Netscape had already chosen 465 as the SMTPS port, but Exchange Server had no SSL functionality in its SMTP implementation. By the time the Exchange team added SSL support it was obvious that explicit SSL was a better solution than implicit SSL. Most other SMTP server and client vendors have implemented the STARTTLS command as well, so there never was much need to support port 465, which wasn't an official Internet standard anyway. To this day, no version of Exchange Server supports implicit SSL for SMTP. Telling an Exchange Receive connector or SMTP virtual server to listen on port 465 does not change this fact. Therefore, you need to use a client that supports STARTTLS on port 25. If you can't use port 25, the next logical choice is 587, which is the standard port for client SMTP submissions. There aren't many modern clients that don't support STARTTLS on 25, so adding support for implicit SSL has not been necessary. It should be noted that MS Exchange POP3 and IMAP4 implementations have always supported implicit SSL but as of Exchange Server 2007, there is now full support for explicit SSL for these two protocols as well.

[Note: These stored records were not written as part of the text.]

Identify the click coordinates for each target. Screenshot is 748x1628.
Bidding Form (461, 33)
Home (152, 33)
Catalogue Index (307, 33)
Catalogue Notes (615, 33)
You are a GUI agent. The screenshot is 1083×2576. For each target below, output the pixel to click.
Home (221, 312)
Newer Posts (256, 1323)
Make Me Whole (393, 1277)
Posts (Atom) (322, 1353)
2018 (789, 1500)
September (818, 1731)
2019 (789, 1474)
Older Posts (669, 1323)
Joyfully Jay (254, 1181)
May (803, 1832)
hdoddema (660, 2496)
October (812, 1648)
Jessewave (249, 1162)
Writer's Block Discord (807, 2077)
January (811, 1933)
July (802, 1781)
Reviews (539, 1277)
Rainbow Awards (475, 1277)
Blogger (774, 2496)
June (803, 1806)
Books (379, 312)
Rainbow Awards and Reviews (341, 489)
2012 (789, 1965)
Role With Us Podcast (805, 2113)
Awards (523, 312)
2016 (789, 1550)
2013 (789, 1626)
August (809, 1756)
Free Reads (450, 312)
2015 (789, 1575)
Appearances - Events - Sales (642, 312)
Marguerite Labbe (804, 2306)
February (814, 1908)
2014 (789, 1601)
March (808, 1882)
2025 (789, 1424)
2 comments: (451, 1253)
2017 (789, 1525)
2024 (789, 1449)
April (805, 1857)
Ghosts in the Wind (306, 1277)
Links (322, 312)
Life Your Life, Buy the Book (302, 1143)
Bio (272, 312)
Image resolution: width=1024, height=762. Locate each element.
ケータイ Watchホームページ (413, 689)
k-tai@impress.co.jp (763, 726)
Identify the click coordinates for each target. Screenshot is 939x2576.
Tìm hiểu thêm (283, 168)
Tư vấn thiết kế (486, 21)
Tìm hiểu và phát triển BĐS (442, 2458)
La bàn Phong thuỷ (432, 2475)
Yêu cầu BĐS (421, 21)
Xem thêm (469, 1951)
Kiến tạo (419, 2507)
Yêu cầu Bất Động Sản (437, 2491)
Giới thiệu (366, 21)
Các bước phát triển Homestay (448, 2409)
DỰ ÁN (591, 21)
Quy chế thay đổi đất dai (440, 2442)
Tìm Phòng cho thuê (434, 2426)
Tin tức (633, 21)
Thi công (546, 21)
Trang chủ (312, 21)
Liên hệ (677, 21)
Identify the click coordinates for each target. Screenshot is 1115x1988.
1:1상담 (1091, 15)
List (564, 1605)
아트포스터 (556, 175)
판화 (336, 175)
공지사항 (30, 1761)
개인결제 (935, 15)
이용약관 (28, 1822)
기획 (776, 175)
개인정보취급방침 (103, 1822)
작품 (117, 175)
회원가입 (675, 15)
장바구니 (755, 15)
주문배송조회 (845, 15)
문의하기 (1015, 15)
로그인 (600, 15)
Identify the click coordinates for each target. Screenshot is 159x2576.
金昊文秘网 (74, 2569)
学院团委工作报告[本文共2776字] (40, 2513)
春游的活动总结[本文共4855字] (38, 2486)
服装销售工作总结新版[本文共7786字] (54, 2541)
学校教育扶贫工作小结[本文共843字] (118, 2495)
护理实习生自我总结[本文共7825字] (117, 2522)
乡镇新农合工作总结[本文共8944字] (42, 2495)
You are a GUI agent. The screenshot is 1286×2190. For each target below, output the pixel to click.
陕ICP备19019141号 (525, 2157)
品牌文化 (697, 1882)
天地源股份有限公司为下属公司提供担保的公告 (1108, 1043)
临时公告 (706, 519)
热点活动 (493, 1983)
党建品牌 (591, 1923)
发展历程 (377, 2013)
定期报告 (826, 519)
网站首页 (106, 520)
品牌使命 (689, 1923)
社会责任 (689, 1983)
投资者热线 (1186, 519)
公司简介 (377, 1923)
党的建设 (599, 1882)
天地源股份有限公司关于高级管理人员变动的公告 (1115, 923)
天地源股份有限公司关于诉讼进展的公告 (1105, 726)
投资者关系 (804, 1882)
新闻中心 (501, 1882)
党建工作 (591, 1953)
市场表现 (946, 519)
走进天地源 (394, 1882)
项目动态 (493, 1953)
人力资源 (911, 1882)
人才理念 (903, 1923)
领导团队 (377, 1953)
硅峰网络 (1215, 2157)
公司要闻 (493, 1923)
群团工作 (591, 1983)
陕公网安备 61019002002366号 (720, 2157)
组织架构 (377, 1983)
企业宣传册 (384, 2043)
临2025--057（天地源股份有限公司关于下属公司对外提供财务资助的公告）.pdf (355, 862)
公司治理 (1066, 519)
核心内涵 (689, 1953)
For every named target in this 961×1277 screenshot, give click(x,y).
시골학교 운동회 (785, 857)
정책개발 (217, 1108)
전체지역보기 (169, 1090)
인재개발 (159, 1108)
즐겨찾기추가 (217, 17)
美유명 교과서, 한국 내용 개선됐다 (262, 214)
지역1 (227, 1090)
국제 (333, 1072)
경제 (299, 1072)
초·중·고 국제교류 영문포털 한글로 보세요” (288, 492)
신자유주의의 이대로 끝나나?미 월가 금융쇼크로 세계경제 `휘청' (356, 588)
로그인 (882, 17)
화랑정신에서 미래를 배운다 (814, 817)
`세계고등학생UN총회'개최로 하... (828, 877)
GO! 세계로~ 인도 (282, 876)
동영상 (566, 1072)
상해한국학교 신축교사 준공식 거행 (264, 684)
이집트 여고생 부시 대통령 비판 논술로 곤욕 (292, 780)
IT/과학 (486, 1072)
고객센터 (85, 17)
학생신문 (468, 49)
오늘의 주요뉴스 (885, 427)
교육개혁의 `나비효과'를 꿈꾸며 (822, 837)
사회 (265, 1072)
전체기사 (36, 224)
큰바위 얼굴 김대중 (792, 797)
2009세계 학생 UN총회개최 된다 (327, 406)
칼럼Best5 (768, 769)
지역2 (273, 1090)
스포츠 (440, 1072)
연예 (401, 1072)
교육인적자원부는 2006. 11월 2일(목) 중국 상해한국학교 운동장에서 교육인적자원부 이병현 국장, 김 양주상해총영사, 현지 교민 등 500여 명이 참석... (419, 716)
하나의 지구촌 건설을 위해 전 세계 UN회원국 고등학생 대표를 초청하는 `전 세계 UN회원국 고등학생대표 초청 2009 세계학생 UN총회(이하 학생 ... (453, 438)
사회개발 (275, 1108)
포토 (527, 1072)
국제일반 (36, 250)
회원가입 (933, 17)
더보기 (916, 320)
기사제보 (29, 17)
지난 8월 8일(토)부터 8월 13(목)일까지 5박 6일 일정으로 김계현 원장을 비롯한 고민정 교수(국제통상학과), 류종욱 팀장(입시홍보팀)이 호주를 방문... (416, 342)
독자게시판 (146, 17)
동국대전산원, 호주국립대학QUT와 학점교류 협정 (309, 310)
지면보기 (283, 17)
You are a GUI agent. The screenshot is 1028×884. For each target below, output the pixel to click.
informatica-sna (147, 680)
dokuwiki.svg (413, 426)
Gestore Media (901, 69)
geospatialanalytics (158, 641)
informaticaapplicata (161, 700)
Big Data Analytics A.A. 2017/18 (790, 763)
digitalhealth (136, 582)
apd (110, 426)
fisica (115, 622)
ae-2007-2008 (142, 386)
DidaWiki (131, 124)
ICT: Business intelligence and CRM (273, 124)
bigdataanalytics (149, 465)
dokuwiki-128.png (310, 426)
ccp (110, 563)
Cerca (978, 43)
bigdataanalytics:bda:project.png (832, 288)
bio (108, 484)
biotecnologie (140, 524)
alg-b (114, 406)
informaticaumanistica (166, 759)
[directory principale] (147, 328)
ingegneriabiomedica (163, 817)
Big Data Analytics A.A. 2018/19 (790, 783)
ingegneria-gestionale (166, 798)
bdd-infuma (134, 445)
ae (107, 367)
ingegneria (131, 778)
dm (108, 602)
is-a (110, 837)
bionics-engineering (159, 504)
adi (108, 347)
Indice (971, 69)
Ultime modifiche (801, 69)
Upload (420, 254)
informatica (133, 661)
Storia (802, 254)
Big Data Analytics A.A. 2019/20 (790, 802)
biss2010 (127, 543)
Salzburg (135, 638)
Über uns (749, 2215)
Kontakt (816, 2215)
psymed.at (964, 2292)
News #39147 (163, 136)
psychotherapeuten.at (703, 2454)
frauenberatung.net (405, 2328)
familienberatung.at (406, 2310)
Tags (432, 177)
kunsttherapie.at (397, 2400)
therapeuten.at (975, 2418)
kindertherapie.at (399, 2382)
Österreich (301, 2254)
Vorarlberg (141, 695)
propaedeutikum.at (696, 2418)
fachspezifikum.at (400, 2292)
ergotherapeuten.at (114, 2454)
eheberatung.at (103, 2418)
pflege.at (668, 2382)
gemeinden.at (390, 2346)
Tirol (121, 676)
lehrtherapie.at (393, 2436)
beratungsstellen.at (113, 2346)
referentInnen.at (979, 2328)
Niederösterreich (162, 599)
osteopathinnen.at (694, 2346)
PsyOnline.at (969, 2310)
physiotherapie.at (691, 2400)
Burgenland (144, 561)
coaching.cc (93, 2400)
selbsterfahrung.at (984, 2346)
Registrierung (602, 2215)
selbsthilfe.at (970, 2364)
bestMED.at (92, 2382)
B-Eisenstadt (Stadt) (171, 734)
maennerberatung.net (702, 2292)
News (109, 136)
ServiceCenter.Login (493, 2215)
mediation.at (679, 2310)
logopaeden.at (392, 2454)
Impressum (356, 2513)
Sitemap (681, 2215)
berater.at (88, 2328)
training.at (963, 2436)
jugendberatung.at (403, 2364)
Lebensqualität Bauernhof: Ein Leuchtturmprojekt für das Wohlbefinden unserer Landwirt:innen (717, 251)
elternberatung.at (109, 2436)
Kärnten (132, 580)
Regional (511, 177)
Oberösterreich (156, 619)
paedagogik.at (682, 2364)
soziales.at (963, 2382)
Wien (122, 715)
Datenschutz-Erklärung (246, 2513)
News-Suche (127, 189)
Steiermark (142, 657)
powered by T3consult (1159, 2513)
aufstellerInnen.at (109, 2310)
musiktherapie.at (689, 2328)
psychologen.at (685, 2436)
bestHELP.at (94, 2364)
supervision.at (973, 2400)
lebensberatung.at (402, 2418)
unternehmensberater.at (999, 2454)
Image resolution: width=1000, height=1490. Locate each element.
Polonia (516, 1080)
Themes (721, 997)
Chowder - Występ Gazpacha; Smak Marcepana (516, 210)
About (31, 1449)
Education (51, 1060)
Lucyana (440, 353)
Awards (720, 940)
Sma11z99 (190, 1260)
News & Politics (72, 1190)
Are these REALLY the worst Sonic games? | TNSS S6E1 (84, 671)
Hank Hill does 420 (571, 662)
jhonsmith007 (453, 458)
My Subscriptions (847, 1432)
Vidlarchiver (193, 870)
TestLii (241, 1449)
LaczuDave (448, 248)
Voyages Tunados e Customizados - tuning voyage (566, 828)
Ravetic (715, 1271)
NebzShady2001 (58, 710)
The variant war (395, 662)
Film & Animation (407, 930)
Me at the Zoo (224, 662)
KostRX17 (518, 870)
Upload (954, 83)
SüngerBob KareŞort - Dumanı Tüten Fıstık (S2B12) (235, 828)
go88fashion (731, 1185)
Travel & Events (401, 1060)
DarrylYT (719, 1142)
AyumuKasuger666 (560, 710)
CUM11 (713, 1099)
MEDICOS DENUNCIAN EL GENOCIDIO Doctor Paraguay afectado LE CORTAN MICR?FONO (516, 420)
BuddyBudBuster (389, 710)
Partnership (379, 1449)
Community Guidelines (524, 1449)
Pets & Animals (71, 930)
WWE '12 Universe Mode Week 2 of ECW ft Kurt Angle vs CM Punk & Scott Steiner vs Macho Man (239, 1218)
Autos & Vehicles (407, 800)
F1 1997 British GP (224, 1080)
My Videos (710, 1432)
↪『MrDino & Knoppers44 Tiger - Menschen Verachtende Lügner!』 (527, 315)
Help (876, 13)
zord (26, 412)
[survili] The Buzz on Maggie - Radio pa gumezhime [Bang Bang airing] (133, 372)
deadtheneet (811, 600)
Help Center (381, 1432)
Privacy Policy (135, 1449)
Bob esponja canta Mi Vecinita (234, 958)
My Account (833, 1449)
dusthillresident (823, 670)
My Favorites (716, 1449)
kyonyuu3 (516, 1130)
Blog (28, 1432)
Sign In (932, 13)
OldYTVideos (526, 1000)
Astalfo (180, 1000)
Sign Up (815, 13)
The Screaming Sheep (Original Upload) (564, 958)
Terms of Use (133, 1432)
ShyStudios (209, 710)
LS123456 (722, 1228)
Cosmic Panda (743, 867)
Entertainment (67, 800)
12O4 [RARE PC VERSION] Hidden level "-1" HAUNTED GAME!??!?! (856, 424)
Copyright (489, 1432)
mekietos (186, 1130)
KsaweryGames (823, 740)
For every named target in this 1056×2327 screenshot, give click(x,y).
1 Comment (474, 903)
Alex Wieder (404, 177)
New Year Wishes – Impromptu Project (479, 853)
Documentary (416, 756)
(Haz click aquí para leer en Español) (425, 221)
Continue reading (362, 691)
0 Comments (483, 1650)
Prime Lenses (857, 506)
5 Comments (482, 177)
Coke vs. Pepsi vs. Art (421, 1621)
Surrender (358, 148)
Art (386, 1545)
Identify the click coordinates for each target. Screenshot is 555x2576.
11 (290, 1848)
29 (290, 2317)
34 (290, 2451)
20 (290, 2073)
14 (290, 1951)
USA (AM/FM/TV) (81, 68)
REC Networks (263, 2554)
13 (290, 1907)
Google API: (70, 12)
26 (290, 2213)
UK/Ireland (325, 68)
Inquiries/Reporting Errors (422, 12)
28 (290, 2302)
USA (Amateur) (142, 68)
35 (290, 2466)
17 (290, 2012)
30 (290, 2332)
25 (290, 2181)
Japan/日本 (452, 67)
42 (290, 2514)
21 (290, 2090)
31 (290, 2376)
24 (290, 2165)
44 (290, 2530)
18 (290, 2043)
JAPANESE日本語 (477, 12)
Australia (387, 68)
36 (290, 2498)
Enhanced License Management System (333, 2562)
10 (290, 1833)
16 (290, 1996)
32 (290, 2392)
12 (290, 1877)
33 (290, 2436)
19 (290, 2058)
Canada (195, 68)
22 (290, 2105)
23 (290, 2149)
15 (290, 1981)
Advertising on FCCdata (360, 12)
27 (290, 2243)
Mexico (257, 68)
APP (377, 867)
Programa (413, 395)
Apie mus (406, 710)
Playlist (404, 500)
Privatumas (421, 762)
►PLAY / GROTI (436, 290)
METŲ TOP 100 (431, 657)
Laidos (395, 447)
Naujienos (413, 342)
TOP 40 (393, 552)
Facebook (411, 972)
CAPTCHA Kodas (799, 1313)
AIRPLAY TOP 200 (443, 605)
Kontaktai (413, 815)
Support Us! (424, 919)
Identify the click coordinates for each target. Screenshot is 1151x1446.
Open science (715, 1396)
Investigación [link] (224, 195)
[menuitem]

Information sourced from http://technet.microsoft.com/en-us/magazine/2007.11.exchangeqa.aspx
Note 3
The systems that are known to work have been tested but are not included for automated testing either because its not practical to have the system in our test environment or because the system is external to our test environment and can not be guaranteed to be available and/or accessible when our tests are run.